Work to be completed: The full text of the records below, minus any pictures, should be given back word for word.

========

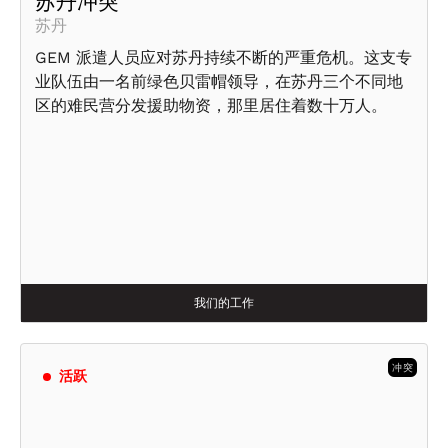
苏丹冲突
苏丹
GEM 派遣人员应对苏丹持续不断的严重危机。这支专
业队伍由一名前绿色贝雷帽领导，在苏丹三个不同地
区的难民营分发援助物资，那里居住着数十万人。
我们的工作
冲突
活跃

========

Answer to the exercise:
苏丹冲突
苏丹
GEM 派遣人员应对苏丹持续不断的严重危机。这支专
业队伍由一名前绿色贝雷帽领导，在苏丹三个不同地
区的难民营分发援助物资，那里居住着数十万人。
我们的工作
冲突
活跃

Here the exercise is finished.